SpaceX, the rocket company founded by Elon Musk, successfully launched its first five dozen Starlink telecommunications satellites on Thursday night.
If all goes according to plan in the coming weeks, the new fleet of experimental spacecraft may pave the way for a global, ultra-fast, and lucrative internet product, possibly within a couple of years.
"Starlink will connect the globe with reliable and affordable high-speed broadband services," SpaceX tweeted just before the launch from Cape Canaveral, Florida
SpaceX broadcast the inaugural Starlink mission, which launched aboard a Falcon 9 rocket at 10:30 p.m. ET. A little more than an hour after liftoff, the rocket's upper stage deployed all 30,000 pounds' (13,600 kilograms') worth of satellites at once – the heaviest payload SpaceX has ever launched. (Video of the manoeuvre is shown below.)

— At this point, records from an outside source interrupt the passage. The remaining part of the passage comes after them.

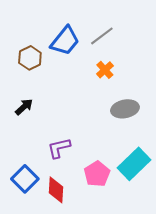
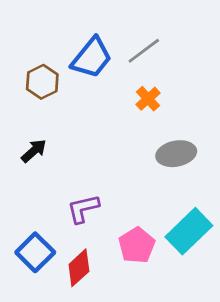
red diamond: (56, 190) -> (79, 268), turned 44

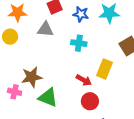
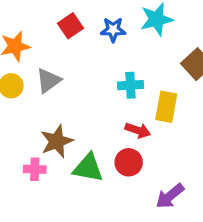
gray triangle: (45, 29) -> (48, 80), moved, turned -30
cyan cross: (79, 43) -> (130, 85), moved
red circle: (90, 101) -> (129, 162), moved

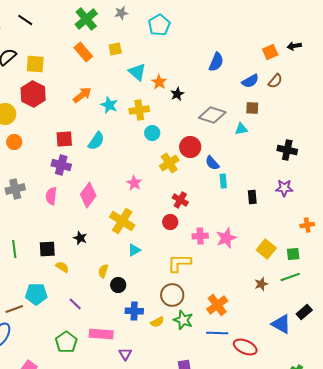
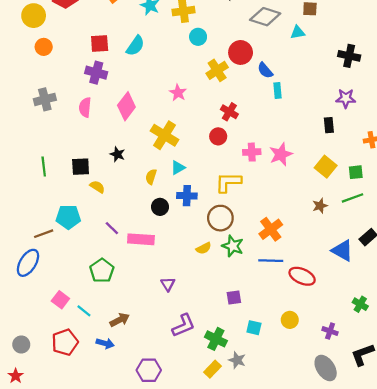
black rectangle: (252, 197) -> (329, 125), moved
yellow semicircle: (103, 271) -> (151, 177), moved
blue cross: (134, 311) -> (187, 196), moved
pink rectangle: (101, 334) -> (141, 239), moved

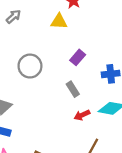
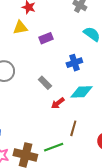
purple rectangle: (78, 57) -> (46, 38), moved, turned 40

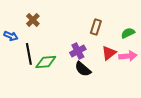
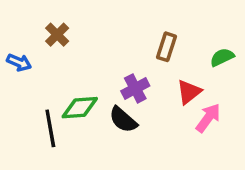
black line: (29, 54) -> (50, 128), moved
pink arrow: (128, 56) -> (208, 118), moved, turned -48
black semicircle: (83, 69) -> (123, 120), moved

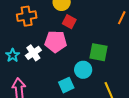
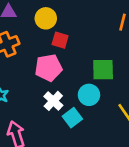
white cross: (33, 53) -> (53, 101), moved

The spacecraft were released about 273 miles (440 kilometers) above Earth, somewhere over the Indian Ocean about halfway between Australia and Antarctica.
Musk previously described the deployment as an odd yet efficient way to get five dozen spacecraft off a rocket.
"This will look kind of weird compared to normal satellite deployments," Musk told reporters during a call on May 15.
When a rocket launches many satellites at once, typically a device at the top of the rocket's uppermost stage deploys them, one by one, with complex and heavy spring-loaded mechanisms. SpaceX launched one such mission in December, deploying a cornucopia of 64 satellites with one rocket.
But SpaceX eschewed that approach for an unusual one: It slowly spun the rocket's upper stage, then released its payload like an overhand baseball pitch – except instead of a baseball, it was the entire stack of flat-packed Starlink satellites.
"There are no deployment mechanisms between those spacecraft, so they really are slowly fanning out like a deck of cards into space," Tom Praderio, a SpaceX software engineer, said while hosting the mission's webcast.
Praderio quickly added: "You can kind of see one breaking away from the pack right now. Those spacecraft will slowly disperse over time."
The gif below shows the Starlink deployment 360 percent faster than it actually happened.
Big plans for Starlink's future
Each Starlink satellite is roughly the size of an office desk and weighs about 500 pounds (227 kilograms), comes with a single solar panel, and has antennas to shuttle data to and from the ground.
Each spacecraft has a weak yet highly efficient Hall thruster, or ion engine, that shoots out krypton gas. Musk said the engine would help each Starlink avoid other satellites, dodge known space junk (though experts are reasonably worried about the scheme), and – once it has neared the end of its useful life – deorbit and destroy itself.
Most immediately, the engines will help Starlink spacecraft slowly ascend to a higher orbit of 342 miles (550 kilometers) above Earth.
SpaceX's first 60 Starlink satellites lack a critical component, though: laser beams interlinks.
Each future spacecraft will use such lasers to connect to four other satellites, forming a robust mesh network above Earth meant to move internet traffic at close to the speed of light in a vacuum. (That's nearly 50% faster than fibre-optic cables can transmit data on the ground, and it would grant Starlink a huge advantage in cutting lag.)
With this first experimental batch, though, Musk said SpaceX would test the Starlink internet concept by routing data from one satellite to another through existing ground cables.
SpaceX's goal with Starlink is to launch up to 12,000 similar satellites – nearly seven times the number of operational spacecraft in orbit now – before a 2027 deadline established by the Federal Communications Commission. To achieve that amount, SpaceX would have to launch more than one Starlink mission a month over the next eight years.
But not nearly that many are required to make the concept work and bring global internet access.
Musk said SpaceX had "sufficient capital" to get Starlink operational and suggested the Starlink project could start making money long before the full constellation maxed out.
"For the system to be economically viable, it's really on the order of 1,000 satellites," Musk said, "which is obviously a lot of satellites, but it's way less than 10,000 or 12,000."
The pervasiveness of the overhead satellites also means Starlink could bring almost lag-free broadband internet to most regions of Earth, as well as aeroplanes, ships, and even cars (perhaps Tesla electric vehicles to start). Musk has said multiple times that he'd like to make such internet access affordable, particularly in areas with little to no web service.
Mark Handley, a computer-networking researcher at University College London who has studied Starlink, previously told Business Insider that the project could affect the lives of "potentially everybody" by bringing high-speed and pervasive broadband to most parts of the world.
"This is the most exciting new network we've seen in a long time," Handley said.